- What this task involves -
Keeping every word in place, write out the entries that come next.

- Entries shown -
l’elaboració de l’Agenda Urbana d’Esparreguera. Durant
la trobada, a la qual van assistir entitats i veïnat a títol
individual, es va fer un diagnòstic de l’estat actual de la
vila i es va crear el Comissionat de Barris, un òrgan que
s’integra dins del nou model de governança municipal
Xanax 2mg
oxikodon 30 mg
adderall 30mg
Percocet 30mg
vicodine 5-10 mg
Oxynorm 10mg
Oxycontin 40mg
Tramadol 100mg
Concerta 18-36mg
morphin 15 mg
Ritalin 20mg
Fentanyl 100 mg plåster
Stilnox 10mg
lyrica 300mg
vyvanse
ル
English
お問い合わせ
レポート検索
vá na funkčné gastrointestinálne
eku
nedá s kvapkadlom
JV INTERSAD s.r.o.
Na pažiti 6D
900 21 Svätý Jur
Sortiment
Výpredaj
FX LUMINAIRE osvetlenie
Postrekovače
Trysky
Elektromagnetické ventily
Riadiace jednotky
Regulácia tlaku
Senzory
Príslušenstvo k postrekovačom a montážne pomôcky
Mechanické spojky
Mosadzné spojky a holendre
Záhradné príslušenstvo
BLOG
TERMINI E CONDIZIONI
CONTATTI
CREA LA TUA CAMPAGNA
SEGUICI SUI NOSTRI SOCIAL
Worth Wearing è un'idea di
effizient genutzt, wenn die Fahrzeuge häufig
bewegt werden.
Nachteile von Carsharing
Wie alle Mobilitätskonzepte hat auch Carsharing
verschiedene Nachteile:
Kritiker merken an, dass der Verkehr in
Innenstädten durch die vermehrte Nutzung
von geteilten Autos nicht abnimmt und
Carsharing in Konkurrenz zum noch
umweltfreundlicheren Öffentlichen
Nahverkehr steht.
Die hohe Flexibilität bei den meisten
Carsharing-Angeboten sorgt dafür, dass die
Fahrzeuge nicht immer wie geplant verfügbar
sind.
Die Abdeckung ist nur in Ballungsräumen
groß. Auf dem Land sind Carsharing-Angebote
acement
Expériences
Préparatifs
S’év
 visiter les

- Response area -
l’elaboració de l’Agenda Urbana d’Esparreguera. Durant
la trobada, a la qual van assistir entitats i veïnat a títol
individual, es va fer un diagnòstic de l’estat actual de la
vila i es va crear el Comissionat de Barris, un òrgan que
s’integra dins del nou model de governança municipal
Xanax 2mg
oxikodon 30 mg
adderall 30mg
Percocet 30mg
vicodine 5-10 mg
Oxynorm 10mg
Oxycontin 40mg
Tramadol 100mg
Concerta 18-36mg
morphin 15 mg
Ritalin 20mg
Fentanyl 100 mg plåster
Stilnox 10mg
lyrica 300mg
vyvanse
ル
English
お問い合わせ
レポート検索
vá na funkčné gastrointestinálne
eku
nedá s kvapkadlom
JV INTERSAD s.r.o.
Na pažiti 6D
900 21 Svätý Jur
Sortiment
Výpredaj
FX LUMINAIRE osvetlenie
Postrekovače
Trysky
Elektromagnetické ventily
Riadiace jednotky
Regulácia tlaku
Senzory
Príslušenstvo k postrekovačom a montážne pomôcky
Mechanické spojky
Mosadzné spojky a holendre
Záhradné príslušenstvo
BLOG
TERMINI E CONDIZIONI
CONTATTI
CREA LA TUA CAMPAGNA
SEGUICI SUI NOSTRI SOCIAL
Worth Wearing è un'idea di
effizient genutzt, wenn die Fahrzeuge häufig
bewegt werden.
Nachteile von Carsharing
Wie alle Mobilitätskonzepte hat auch Carsharing
verschiedene Nachteile:
Kritiker merken an, dass der Verkehr in
Innenstädten durch die vermehrte Nutzung
von geteilten Autos nicht abnimmt und
Carsharing in Konkurrenz zum noch
umweltfreundlicheren Öffentlichen
Nahverkehr steht.
Die hohe Flexibilität bei den meisten
Carsharing-Angeboten sorgt dafür, dass die
Fahrzeuge nicht immer wie geplant verfügbar
sind.
Die Abdeckung ist nur in Ballungsräumen
groß. Auf dem Land sind Carsharing-Angebote
acement
Expériences
Préparatifs
S’év
 visiter les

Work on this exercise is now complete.